After the Citizens’ leaks hit the press, other interventions followed, including the release of COINTELPRO documents obtained through a Fre
edom of Information Act request; NBC reporter Carl Stern used these documents as the basis for his award-winning reportage on the subject. Once the full extent of 1973/1974 COINTELPRO’S tampering with legitimate, legal, and even quite ordinary political dissent became known, the public was outraged. In the chambers of the US government a small group of senators formed the Church Committee in 1975. After investigation, their conclusion was unambiguous and resolute in indicting the program: “Many of the techniques used would be intolerable in a democratic society even if all of the targets had been involved in violent activity, but COINTELPRO went far beyond that … The Bureau conducted a sophisticated vigilante operation” (emphasis my own).4 Numerous reforms followed, including limiting the FBI directorship to a single ten-year term.

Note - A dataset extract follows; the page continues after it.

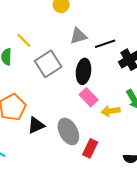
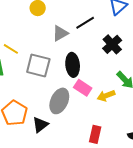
black line: (105, 44) -> (85, 23), moved
gray square: (48, 64) -> (38, 65), turned -30
gray ellipse: (68, 131) -> (59, 101), moved, turned 65

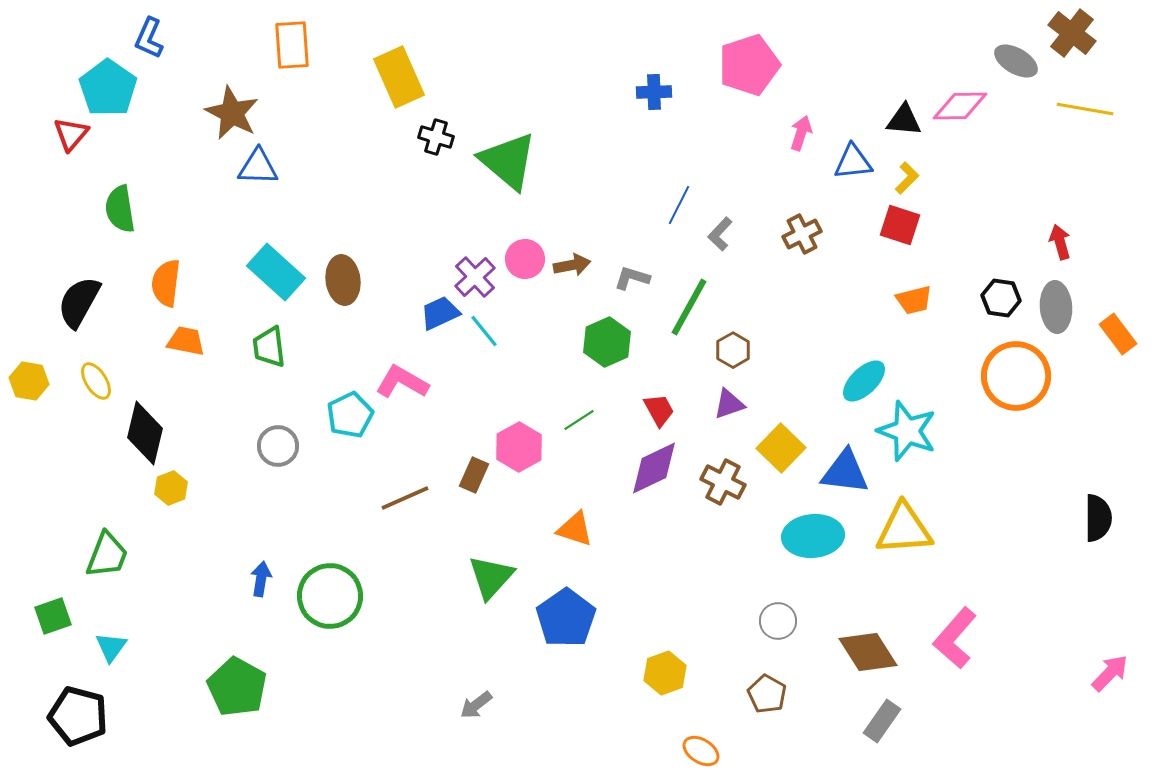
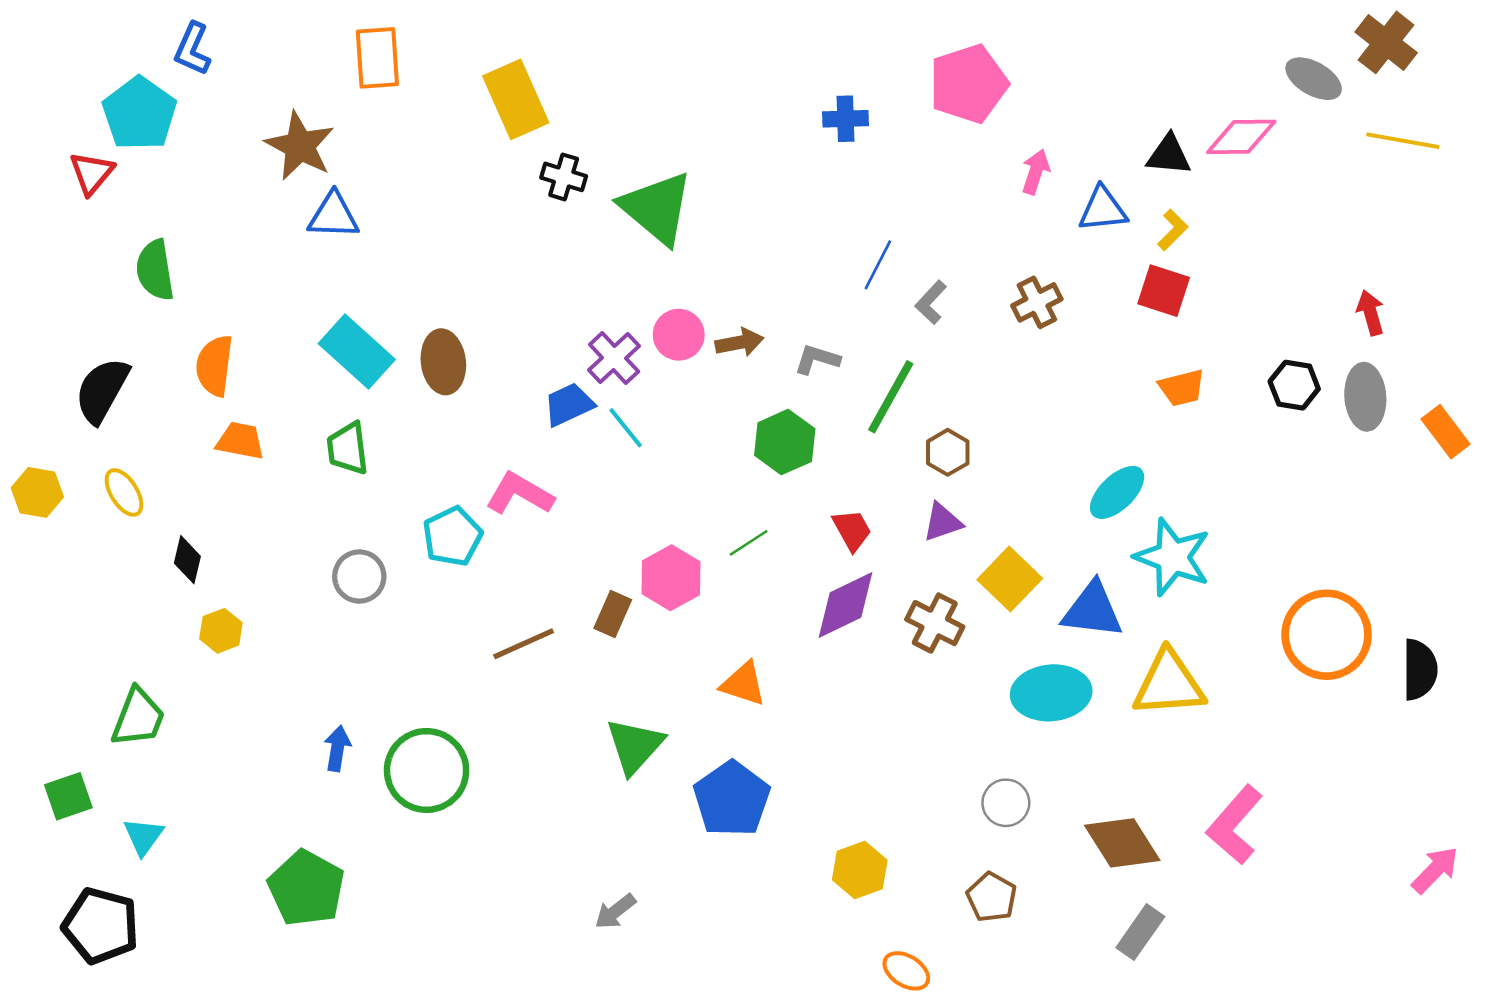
orange circle: (1016, 376) -> (1327, 635), moved
black diamond: (145, 433) -> (187, 560), size x0.6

Soon after acquiring the files, the Citizens’ Commission sent the leaks to the press along with a communiqué, which they wanted published in all news stories covering the FBI documents. The communiqué explained their motives and goals:
We wish to make these documents more widely available so that they can be used effectively by all who are working for a more peaceful, just, and open society. Our purpose is not just to correct the more gross violations of constitutional rights by the FBI within the framework of its present goals and organization. Nor is it to attack personally individual informers, agents, or administrators. It is instead to contribute to the movement for fundamental constructive change in our society, for as we said in our initial statement, “as long as great economic and political power remains concentrated in the hands of small cliques not subject to democratic control and scrutiny, then repression, intimidation, and entrapment are to be expected.”5
While their intentions were made public, the members themselves remained anonymous until January 2014, when a few individuals stepped forward.6 To expose toxic tactics, these activists broke the law and utilized anonymity to shield themselves from consequences. This dramatic exposé did not happen online; there were no Guy Fawkes masks, no boxes were popped, no mail spools Pastebinned, and WikiLeaks played no role. But the concept was the same: cloak identity for protection and to deflect attention away from the messengers, and get the incriminating word out. Had it not been for the Citizens’ Commission to Investigate the FBI stealing documents tucked away in file cabinets and desk drawers, COINTELPRO might have remained in operation, leaving an even more sickening trail of destruction in its wake.